** Source records **
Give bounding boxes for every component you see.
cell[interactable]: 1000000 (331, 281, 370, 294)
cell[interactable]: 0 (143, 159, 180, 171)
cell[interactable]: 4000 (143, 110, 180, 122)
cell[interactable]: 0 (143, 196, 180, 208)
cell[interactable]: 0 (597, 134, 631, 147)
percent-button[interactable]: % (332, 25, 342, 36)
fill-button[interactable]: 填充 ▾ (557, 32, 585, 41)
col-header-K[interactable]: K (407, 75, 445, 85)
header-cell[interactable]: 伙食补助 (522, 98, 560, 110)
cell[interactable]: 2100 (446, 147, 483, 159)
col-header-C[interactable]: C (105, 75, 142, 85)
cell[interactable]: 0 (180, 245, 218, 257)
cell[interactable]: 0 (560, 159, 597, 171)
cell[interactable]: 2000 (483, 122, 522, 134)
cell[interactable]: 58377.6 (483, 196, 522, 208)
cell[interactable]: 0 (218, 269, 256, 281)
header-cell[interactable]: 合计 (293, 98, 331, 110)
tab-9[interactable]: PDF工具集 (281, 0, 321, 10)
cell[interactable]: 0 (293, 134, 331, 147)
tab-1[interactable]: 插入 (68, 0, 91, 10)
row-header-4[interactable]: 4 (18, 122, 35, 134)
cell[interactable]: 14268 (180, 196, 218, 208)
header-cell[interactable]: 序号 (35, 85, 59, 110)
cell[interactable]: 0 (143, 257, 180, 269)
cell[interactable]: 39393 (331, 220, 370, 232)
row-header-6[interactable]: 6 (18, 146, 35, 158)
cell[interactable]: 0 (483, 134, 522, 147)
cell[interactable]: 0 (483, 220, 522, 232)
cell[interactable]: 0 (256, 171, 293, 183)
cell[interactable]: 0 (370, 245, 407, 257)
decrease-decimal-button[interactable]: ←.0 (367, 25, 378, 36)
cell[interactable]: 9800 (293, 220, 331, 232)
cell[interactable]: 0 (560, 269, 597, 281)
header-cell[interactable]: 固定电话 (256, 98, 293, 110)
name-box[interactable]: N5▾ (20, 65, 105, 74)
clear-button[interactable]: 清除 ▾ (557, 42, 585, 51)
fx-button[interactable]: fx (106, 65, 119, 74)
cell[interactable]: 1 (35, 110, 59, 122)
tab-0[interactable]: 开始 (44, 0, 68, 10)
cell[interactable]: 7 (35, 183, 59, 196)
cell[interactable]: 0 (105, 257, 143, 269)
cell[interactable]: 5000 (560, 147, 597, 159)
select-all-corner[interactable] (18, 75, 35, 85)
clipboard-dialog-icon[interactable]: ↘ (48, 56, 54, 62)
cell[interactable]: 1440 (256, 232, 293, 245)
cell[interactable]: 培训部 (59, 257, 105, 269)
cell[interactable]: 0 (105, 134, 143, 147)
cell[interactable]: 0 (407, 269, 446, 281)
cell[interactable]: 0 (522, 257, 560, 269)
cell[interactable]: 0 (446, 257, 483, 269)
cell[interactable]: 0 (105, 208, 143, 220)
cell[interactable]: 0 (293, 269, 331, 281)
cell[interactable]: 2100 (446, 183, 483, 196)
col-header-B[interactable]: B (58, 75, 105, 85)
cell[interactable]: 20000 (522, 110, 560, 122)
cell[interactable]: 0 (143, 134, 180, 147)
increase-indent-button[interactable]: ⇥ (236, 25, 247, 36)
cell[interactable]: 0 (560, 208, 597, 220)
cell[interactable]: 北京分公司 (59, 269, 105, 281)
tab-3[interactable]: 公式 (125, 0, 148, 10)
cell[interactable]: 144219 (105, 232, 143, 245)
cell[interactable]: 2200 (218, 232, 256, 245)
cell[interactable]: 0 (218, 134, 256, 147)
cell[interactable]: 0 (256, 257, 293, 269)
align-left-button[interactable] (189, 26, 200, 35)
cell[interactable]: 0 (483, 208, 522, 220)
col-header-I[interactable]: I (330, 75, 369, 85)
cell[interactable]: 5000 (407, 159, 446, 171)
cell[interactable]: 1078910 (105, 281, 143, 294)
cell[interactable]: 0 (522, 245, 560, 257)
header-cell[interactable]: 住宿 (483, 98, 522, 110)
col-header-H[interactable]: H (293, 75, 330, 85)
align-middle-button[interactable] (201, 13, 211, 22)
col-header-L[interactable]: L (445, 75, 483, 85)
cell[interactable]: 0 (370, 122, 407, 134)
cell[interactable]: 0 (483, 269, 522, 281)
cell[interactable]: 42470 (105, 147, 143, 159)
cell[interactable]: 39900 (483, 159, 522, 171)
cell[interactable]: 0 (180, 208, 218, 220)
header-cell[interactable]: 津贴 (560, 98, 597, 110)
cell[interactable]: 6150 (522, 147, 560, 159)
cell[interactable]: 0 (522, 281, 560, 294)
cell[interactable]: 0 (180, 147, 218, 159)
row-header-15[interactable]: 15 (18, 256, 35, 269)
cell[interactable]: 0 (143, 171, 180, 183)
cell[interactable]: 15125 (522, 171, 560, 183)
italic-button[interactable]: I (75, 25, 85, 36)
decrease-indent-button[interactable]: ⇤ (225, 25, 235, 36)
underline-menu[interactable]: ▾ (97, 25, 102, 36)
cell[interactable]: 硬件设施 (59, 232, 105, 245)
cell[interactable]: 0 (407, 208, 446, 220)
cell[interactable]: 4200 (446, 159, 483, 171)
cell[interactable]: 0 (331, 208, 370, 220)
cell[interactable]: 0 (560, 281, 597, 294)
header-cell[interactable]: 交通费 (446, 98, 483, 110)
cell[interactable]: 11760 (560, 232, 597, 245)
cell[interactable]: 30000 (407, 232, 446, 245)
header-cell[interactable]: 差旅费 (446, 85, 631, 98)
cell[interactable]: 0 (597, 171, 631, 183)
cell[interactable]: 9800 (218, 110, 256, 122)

** What you should do **
An exact copy of the data is needed.

** Solution **
Give bounding boxes for every component you see.
cell[interactable]: 1000000 (331, 281, 370, 294)
cell[interactable]: 0 (143, 159, 180, 171)
cell[interactable]: 4000 (143, 110, 180, 122)
cell[interactable]: 0 (143, 196, 180, 208)
cell[interactable]: 0 (597, 134, 631, 147)
percent-button[interactable]: % (332, 25, 342, 36)
fill-button[interactable]: 填充 ▾ (557, 32, 585, 41)
col-header-K[interactable]: K (407, 75, 445, 85)
header-cell[interactable]: 伙食补助 (522, 98, 560, 110)
cell[interactable]: 2100 (446, 147, 483, 159)
col-header-C[interactable]: C (105, 75, 142, 85)
cell[interactable]: 0 (180, 245, 218, 257)
cell[interactable]: 0 (560, 159, 597, 171)
cell[interactable]: 2000 (483, 122, 522, 134)
cell[interactable]: 58377.6 (483, 196, 522, 208)
cell[interactable]: 0 (218, 269, 256, 281)
header-cell[interactable]: 合计 (293, 98, 331, 110)
tab-9[interactable]: PDF工具集 (281, 0, 321, 10)
cell[interactable]: 0 (293, 134, 331, 147)
tab-1[interactable]: 插入 (68, 0, 91, 10)
row-header-4[interactable]: 4 (18, 122, 35, 134)
cell[interactable]: 14268 (180, 196, 218, 208)
header-cell[interactable]: 序号 (35, 85, 59, 110)
cell[interactable]: 0 (143, 257, 180, 269)
cell[interactable]: 39393 (331, 220, 370, 232)
row-header-6[interactable]: 6 (18, 146, 35, 158)
cell[interactable]: 0 (483, 134, 522, 147)
cell[interactable]: 0 (483, 220, 522, 232)
cell[interactable]: 0 (256, 171, 293, 183)
cell[interactable]: 0 (370, 245, 407, 257)
decrease-decimal-button[interactable]: ←.0 (367, 25, 378, 36)
cell[interactable]: 9800 (293, 220, 331, 232)
cell[interactable]: 0 (560, 269, 597, 281)
header-cell[interactable]: 固定电话 (256, 98, 293, 110)
name-box[interactable]: N5▾ (20, 65, 105, 74)
clear-button[interactable]: 清除 ▾ (557, 42, 585, 51)
fx-button[interactable]: fx (106, 65, 119, 74)
cell[interactable]: 1 (35, 110, 59, 122)
tab-0[interactable]: 开始 (44, 0, 68, 10)
cell[interactable]: 7 (35, 183, 59, 196)
cell[interactable]: 0 (105, 257, 143, 269)
cell[interactable]: 5000 (560, 147, 597, 159)
select-all-corner[interactable] (18, 75, 35, 85)
clipboard-dialog-icon[interactable]: ↘ (48, 56, 54, 62)
cell[interactable]: 1440 (256, 232, 293, 245)
cell[interactable]: 培训部 (59, 257, 105, 269)
cell[interactable]: 0 (105, 134, 143, 147)
cell[interactable]: 0 (407, 269, 446, 281)
cell[interactable]: 0 (522, 257, 560, 269)
cell[interactable]: 0 (446, 257, 483, 269)
cell[interactable]: 0 (105, 208, 143, 220)
cell[interactable]: 0 (293, 269, 331, 281)
cell[interactable]: 2100 (446, 183, 483, 196)
col-header-B[interactable]: B (58, 75, 105, 85)
cell[interactable]: 20000 (522, 110, 560, 122)
cell[interactable]: 0 (143, 134, 180, 147)
increase-indent-button[interactable]: ⇥ (236, 25, 247, 36)
cell[interactable]: 0 (560, 208, 597, 220)
cell[interactable]: 北京分公司 (59, 269, 105, 281)
tab-3[interactable]: 公式 (125, 0, 148, 10)
cell[interactable]: 144219 (105, 232, 143, 245)
cell[interactable]: 2200 (218, 232, 256, 245)
cell[interactable]: 0 (218, 134, 256, 147)
cell[interactable]: 0 (256, 257, 293, 269)
align-left-button[interactable] (189, 26, 200, 35)
cell[interactable]: 0 (483, 208, 522, 220)
col-header-I[interactable]: I (330, 75, 369, 85)
cell[interactable]: 5000 (407, 159, 446, 171)
cell[interactable]: 1078910 (105, 281, 143, 294)
cell[interactable]: 0 (522, 245, 560, 257)
header-cell[interactable]: 住宿 (483, 98, 522, 110)
col-header-H[interactable]: H (293, 75, 330, 85)
align-middle-button[interactable] (201, 13, 211, 22)
col-header-L[interactable]: L (445, 75, 483, 85)
cell[interactable]: 0 (370, 122, 407, 134)
cell[interactable]: 0 (483, 269, 522, 281)
cell[interactable]: 42470 (105, 147, 143, 159)
cell[interactable]: 39900 (483, 159, 522, 171)
cell[interactable]: 0 (180, 208, 218, 220)
header-cell[interactable]: 津贴 (560, 98, 597, 110)
cell[interactable]: 6150 (522, 147, 560, 159)
cell[interactable]: 0 (522, 281, 560, 294)
cell[interactable]: 0 (180, 147, 218, 159)
row-header-15[interactable]: 15 (18, 256, 35, 269)
cell[interactable]: 0 (143, 171, 180, 183)
cell[interactable]: 15125 (522, 171, 560, 183)
italic-button[interactable]: I (75, 25, 85, 36)
decrease-indent-button[interactable]: ⇤ (225, 25, 235, 36)
underline-menu[interactable]: ▾ (97, 25, 102, 36)
cell[interactable]: 硬件设施 (59, 232, 105, 245)
cell[interactable]: 0 (407, 208, 446, 220)
cell[interactable]: 4200 (446, 159, 483, 171)
cell[interactable]: 0 (331, 208, 370, 220)
cell[interactable]: 0 (560, 281, 597, 294)
header-cell[interactable]: 交通费 (446, 98, 483, 110)
cell[interactable]: 11760 (560, 232, 597, 245)
cell[interactable]: 30000 (407, 232, 446, 245)
header-cell[interactable]: 差旅费 (446, 85, 631, 98)
cell[interactable]: 0 (597, 171, 631, 183)
cell[interactable]: 9800 (218, 110, 256, 122)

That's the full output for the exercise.